Nobelio, which is the group behind the huge SolarWinds supply chain hack, has now attacked Microsoft itself directly. The Redmond firm has claimed in the past that Nobelium is a group originating in Russia and has staged various attacks in recent months.
In a shared information this weekend, Microsoft said that found “malware to steal information on the machine of one of its support agents”. At the same time this agent had access to “basic customer account information”.
Targets in 26 countries
With that information, hackers “launched highly targeted attacks as part of a larger campaign“Microsoft says it responded by removing access and securing devices.
According information provided by Microsoft, although most attacks have not been successful, the activity was directed to specific clients, mainly IT companies (in 57% of the cases), followed by the public administration (20%) and to a lesser extent non-governmental organizations and companies that offer financial services.
The attack It has reached 36 countries in total. Most of the targets were in the United States, but also in Europe, with the United Kingdom and Germany being the most prominent in the Old Continent. It should be remembered that in February, the president of Microsoft, Brad Smith, claimed that the attack on SolarWinds’ supply chain, made by this same group, which met in December, is the largest and “most sophisticated” in history.

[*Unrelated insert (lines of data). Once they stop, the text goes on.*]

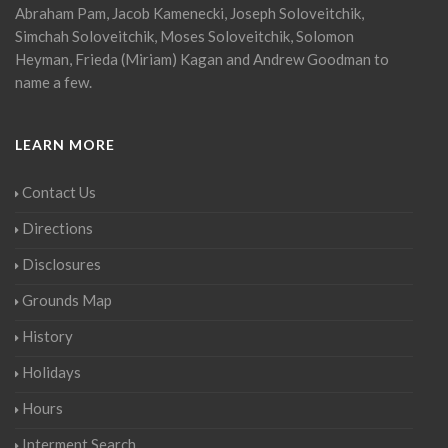
Abraham Pam, Jacob Kamenecki, Joseph Soloveitchik,
Simchah Soloveitchik, Moses Soloveitchik, Solomon
Heyman, Frieda (Miriam) Kagan and Andrew Goodman to
name a few.
LEARN MORE
Contact Us
Directions
Disclosures
Grounds Map
History
Holidays
Hours
Interment Search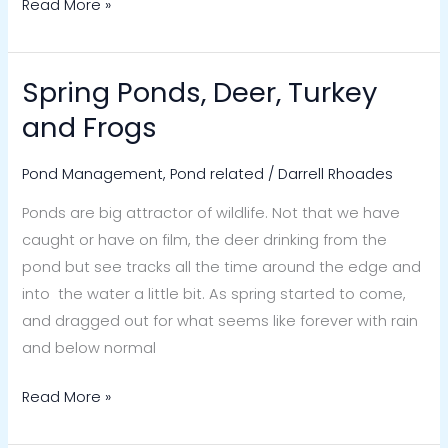
Read More »
Spring Ponds, Deer, Turkey
Spring
Ponds,
and Frogs
Deer,
Turkey
Pond Management
,
Pond related
/
Darrell Rhoades
and
Ponds are big attractor of wildlife. Not that we have
Frogs
caught or have on film, the deer drinking from the
pond but see tracks all the time around the edge and
into the water a little bit. As spring started to come,
and dragged out for what seems like forever with rain
and below normal
Read More »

Using multi-factor authentication as a recommendation
“The investigation is ongoing, but we can confirm that our support agents are configured with the minimum set of required permissions,” says the firm. At the same time, Redmond claims to be notifying all affected customers. Microsoft recommended the use of multi-factor authentication and zero trust architectures to help protect the environments.

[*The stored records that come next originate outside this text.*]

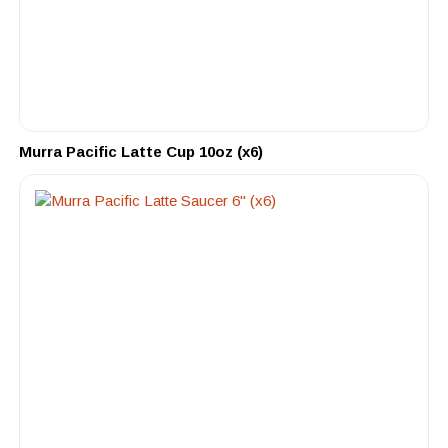
Murra Pacific Latte Cup 10oz (x6)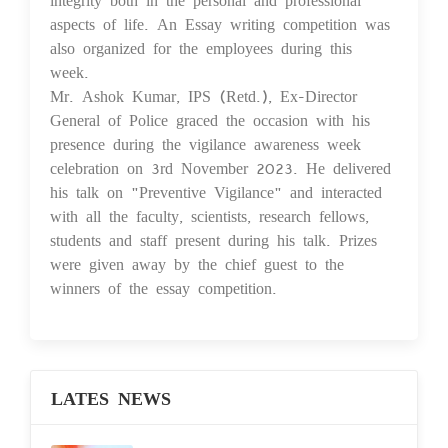
aspects of life. An Essay writing competition was
also organized for the employees during this
week.
Mr. Ashok Kumar, IPS (Retd.), Ex-Director
General of Police graced the occasion with his
presence during the vigilance awareness week
celebration on 3rd November 2023. He delivered
his talk on "Preventive Vigilance" and interacted
with all the faculty, scientists, research fellows,
students and staff present during his talk. Prizes
were given away by the chief guest to the
winners of the essay competition.
LATES NEWS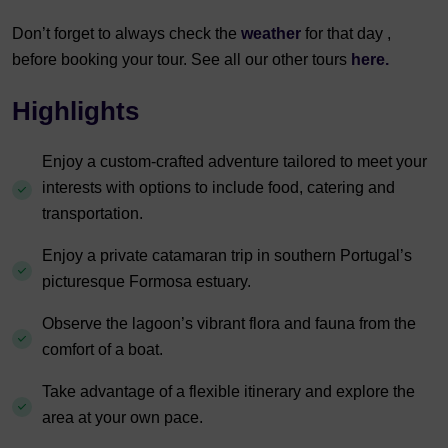
Don’t forget to always check the
weather
for that day ,
before booking your tour. See all our other tours
here.
Highlights
Enjoy a custom-crafted adventure tailored to meet your
interests with options to include food, catering and
transportation.
Enjoy a private catamaran trip in southern Portugal’s
picturesque Formosa estuary.
Observe the lagoon’s vibrant flora and fauna from the
comfort of a boat.
Take advantage of a flexible itinerary and explore the
area at your own pace.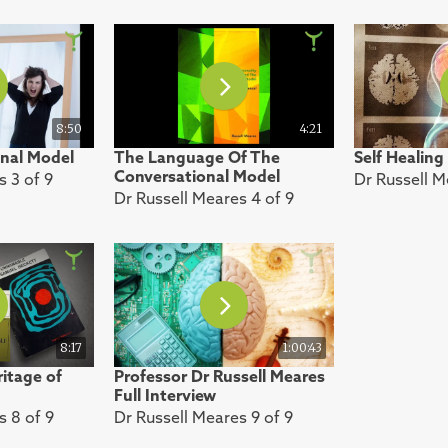
8:50
4:21
nal Model
The Language Of The
Self Healing
Conversational Model
s 3 of 9
Dr Russell M
Dr Russell Meares 4 of 9
8:17
1:00:43
itage of
Professor Dr Russell Meares
Full Interview
s 8 of 9
Dr Russell Meares 9 of 9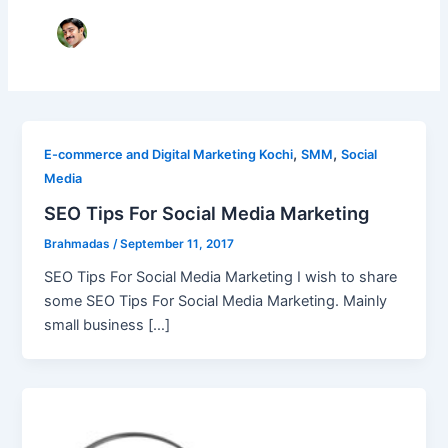
,
,
E-commerce and Digital Marketing Kochi
SMM
Social
Media
SEO Tips For Social Media Marketing
Brahmadas
/
September 11, 2017
SEO Tips For Social Media Marketing I wish to share
some SEO Tips For Social Media Marketing. Mainly
small business […]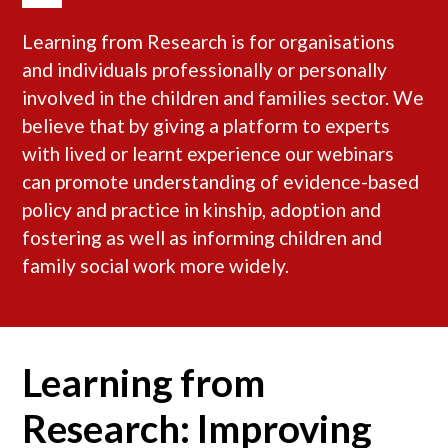
Learning from Research is for organisations
and individuals professionally or personally
involved in the children and families sector. We
believe that by giving a platform to experts
with lived or learnt experience our webinars
can promote understanding of evidence-based
policy and practice in kinship, adoption and
fostering as well as informing children and
family social work more widely.
Learning from
Research: Improving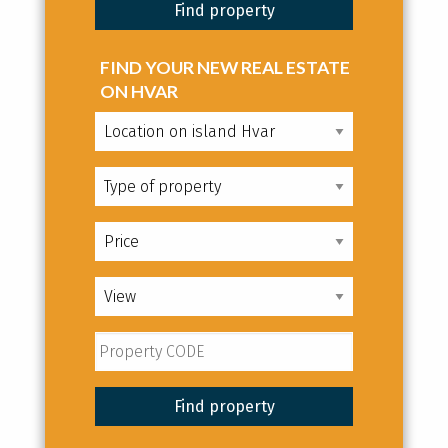
FIND YOUR NEW REAL ESTATE
ON HVAR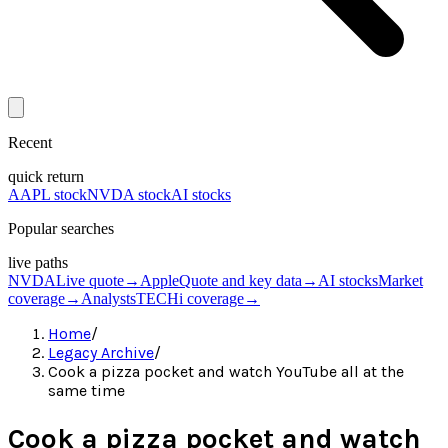
Recent
quick return
AAPL stock
NVDA stock
AI stocks
Popular searches
live paths
NVDA
Live quote
→
Apple
Quote and key data
→
AI stocks
Market
coverage
→
Analysts
TECHi coverage
→
Home
/
Legacy Archive
/
Cook a pizza pocket and watch YouTube all at the
same time
Cook a pizza pocket and watch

As a result of the incident, Microsoft said it was going to “refine” its policies regarding validation and signature processes..

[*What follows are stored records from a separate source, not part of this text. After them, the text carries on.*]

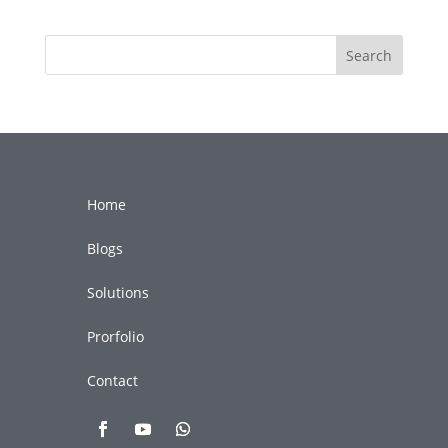
Search
Home
Blogs
Solutions
Prorfolio
Contact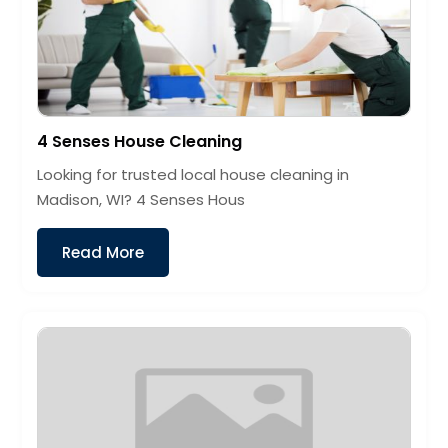
4 Senses House Cleaning
Looking for trusted local house cleaning in
Madison, WI? 4 Senses Hous
Read More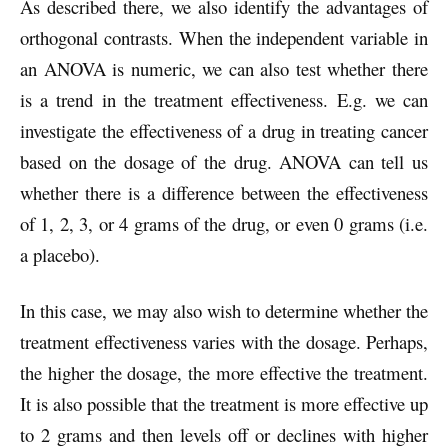
As described there, we also identify the advantages of
orthogonal contrasts. When the independent variable in
an ANOVA is numeric, we can also test whether there
is a trend in the treatment effectiveness. E.g. we can
investigate the effectiveness of a drug in treating cancer
based on the dosage of the drug. ANOVA can tell us
whether there is a difference between the effectiveness
of 1, 2, 3, or 4 grams of the drug, or even 0 grams (i.e.
a placebo).
In this case, we may also wish to determine whether the
treatment effectiveness varies with the dosage. Perhaps,
the higher the dosage, the more effective the treatment.
It is also possible that the treatment is more effective up
to 2 grams and then levels off or declines with higher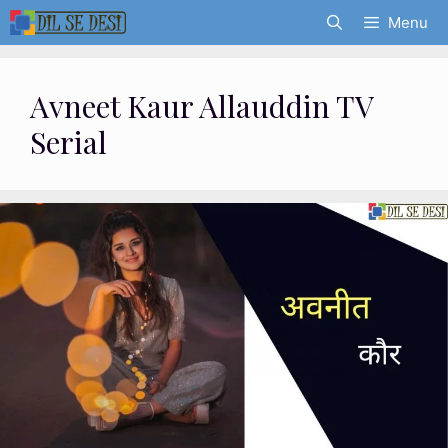
Skip
Menu
to
content
Avneet Kaur Allauddin TV
Serial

“This activity was mostly unsuccessful, and most of the objectives were not successfully compromised”, say the company officials who acknowledge that it is known from “three entities that have seen their security compromised“although he has not specified what they are or where they are.
This is not the first Nobelium attack to hit Microsoft
The firm that recently introduced Windows 11 says that for the moment the attack not attributed to a nation-state as origin.
Redmond recently warned what Nobelium was conducting a phishing campaign posing as USAID after he managed to gain control of a USAID account on an email marketing platform.
That phishing campaign targeted some 3,000 accounts linked to government agencies, think tanks, consultants, and non-governmental organizations.
The Solarwinds attack in the month of December it also affected Microsoft. What began as a cyberattack on almost unknown software, derived in accessing a Microsoft software source code, What the company announced.